● Task instructions
Within the data below, count the lines that include "Subscribe" and give only the count.

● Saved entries
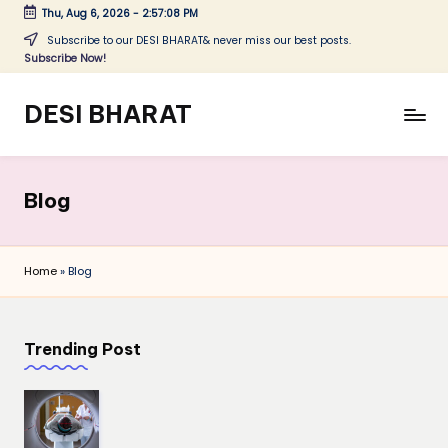
Thu, Aug 6, 2026
-
2:57:08 PM
Skip
Subscribe to our DESI BHARAT& never miss our best posts.
Subscribe Now!
to
content
DESI BHARAT
Satyameva
Jayate
Blog
Home
»
Blog
Trending Post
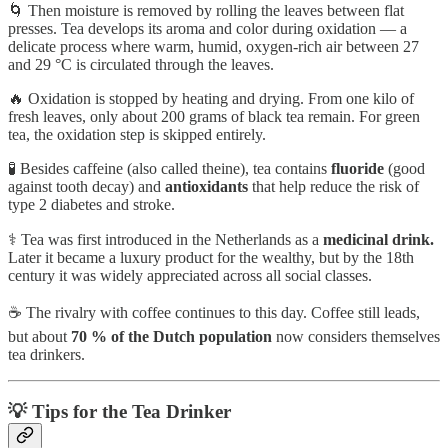
🌀 Then moisture is removed by rolling the leaves between flat
presses. Tea develops its aroma and color during oxidation — a
delicate process where warm, humid, oxygen-rich air between 27
and 29 °C is circulated through the leaves.
🔥 Oxidation is stopped by heating and drying. From one kilo of
fresh leaves, only about 200 grams of black tea remain. For green
tea, the oxidation step is skipped entirely.
🧪 Besides caffeine (also called theine), tea contains
fluoride
(good
against tooth decay) and
antioxidants
that help reduce the risk of
type 2 diabetes and stroke.
⚕️ Tea was first introduced in the Netherlands as a
medicinal drink.
Later it became a luxury product for the wealthy, but by the 18th
century it was widely appreciated across all social classes.
☕ The rivalry with coffee continues to this day. Coffee still leads,
but about
70 % of the Dutch population
now considers themselves
tea drinkers.
💡 Tips for the Tea Drinker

● Exercise answer
2